_Data excerpts_:
※
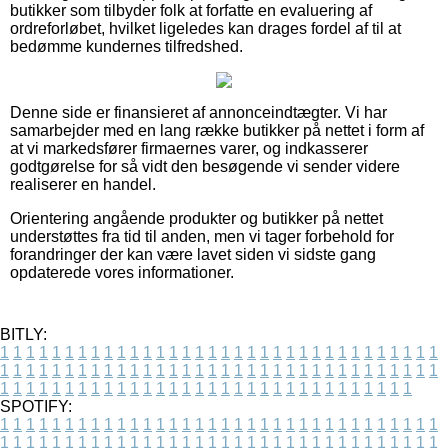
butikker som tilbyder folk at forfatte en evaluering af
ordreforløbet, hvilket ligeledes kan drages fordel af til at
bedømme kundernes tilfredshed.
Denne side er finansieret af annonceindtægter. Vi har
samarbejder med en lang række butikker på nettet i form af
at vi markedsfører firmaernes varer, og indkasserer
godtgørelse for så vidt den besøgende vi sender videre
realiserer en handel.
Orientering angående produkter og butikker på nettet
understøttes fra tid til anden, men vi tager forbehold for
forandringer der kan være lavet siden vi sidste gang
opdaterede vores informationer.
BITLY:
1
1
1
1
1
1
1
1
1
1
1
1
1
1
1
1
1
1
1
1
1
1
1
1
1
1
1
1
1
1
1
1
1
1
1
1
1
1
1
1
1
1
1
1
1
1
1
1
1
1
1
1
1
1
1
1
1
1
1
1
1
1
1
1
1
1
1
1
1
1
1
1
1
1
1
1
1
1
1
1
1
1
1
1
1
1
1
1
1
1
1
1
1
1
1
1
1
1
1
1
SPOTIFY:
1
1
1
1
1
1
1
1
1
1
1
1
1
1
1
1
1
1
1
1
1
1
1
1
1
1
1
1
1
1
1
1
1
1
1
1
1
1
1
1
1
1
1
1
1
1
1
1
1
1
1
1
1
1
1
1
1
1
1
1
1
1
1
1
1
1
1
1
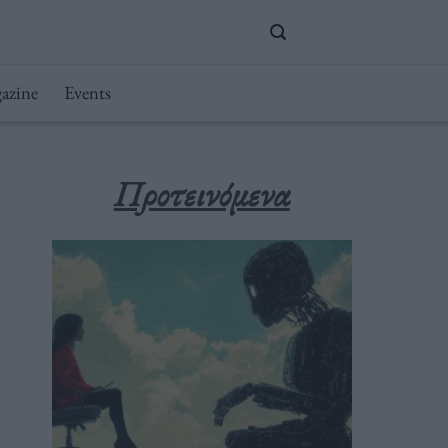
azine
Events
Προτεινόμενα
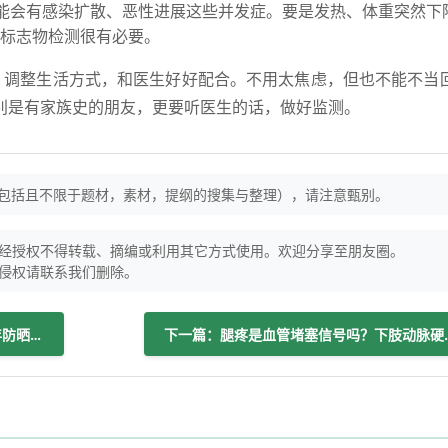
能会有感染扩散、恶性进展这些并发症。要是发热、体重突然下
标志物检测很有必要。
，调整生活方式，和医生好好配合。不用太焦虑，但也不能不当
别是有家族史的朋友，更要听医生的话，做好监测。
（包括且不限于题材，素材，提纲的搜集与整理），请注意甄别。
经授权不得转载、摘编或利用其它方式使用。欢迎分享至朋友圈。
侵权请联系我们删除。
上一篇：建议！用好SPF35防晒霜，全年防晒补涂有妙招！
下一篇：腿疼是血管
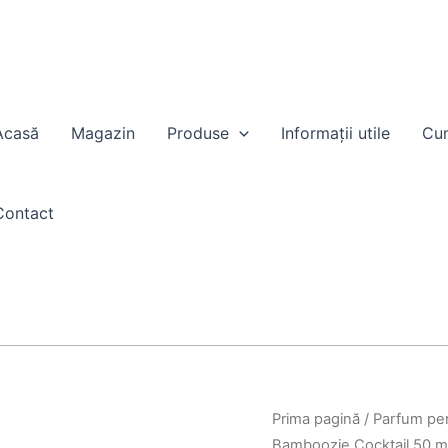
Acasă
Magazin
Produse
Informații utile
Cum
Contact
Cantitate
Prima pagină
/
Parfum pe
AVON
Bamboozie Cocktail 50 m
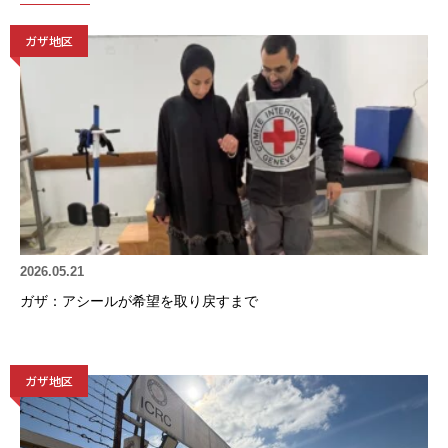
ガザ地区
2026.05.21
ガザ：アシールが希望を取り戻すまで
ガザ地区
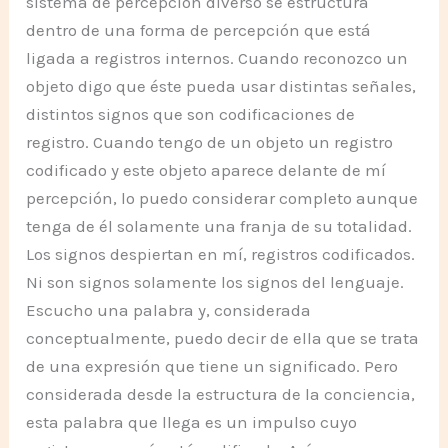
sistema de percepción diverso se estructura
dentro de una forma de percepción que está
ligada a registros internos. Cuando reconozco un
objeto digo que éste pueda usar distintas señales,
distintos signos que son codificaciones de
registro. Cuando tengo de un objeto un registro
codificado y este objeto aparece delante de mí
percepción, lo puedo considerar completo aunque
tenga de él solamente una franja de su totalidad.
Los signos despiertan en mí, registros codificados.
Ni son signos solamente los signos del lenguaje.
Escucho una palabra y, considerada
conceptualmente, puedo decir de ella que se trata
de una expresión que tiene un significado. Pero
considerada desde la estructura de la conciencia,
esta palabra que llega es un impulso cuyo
※
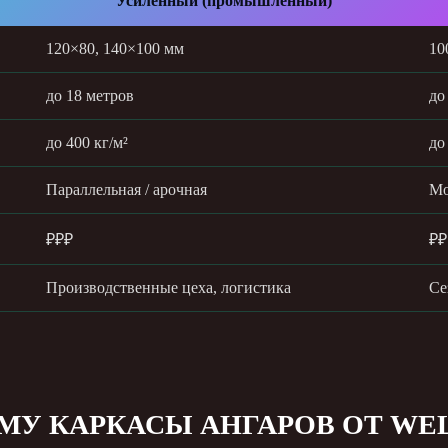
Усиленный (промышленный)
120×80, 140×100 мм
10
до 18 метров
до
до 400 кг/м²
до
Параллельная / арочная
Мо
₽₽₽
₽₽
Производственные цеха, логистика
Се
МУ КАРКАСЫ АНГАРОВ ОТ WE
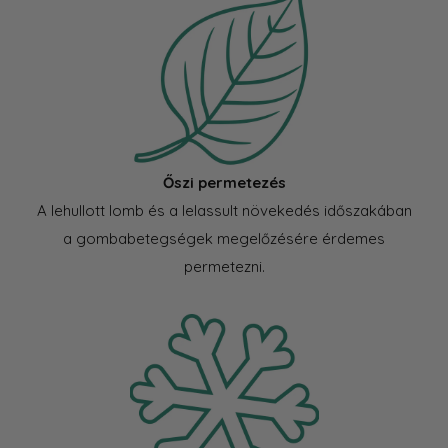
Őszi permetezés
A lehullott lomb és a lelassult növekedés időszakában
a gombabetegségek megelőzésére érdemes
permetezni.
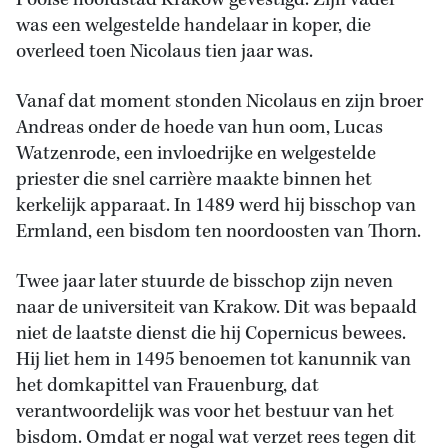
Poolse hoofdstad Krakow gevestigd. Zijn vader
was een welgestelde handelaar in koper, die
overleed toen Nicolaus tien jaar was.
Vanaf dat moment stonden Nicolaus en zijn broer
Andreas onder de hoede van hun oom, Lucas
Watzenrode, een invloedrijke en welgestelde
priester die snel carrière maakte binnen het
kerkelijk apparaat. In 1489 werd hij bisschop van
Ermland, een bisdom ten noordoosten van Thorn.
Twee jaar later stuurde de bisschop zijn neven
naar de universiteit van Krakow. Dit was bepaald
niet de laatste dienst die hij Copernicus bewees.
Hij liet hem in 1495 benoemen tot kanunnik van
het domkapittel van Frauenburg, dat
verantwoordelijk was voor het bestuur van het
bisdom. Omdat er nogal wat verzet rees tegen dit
※
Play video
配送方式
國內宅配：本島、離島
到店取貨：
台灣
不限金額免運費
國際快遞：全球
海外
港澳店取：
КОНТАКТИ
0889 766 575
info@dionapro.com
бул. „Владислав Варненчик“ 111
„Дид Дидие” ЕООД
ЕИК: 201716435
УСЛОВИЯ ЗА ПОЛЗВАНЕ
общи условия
※
_Assigned task_: Give the number of lines in the data above that contain the word "jaar", with no accompanying text.

_Completed exercise_: 2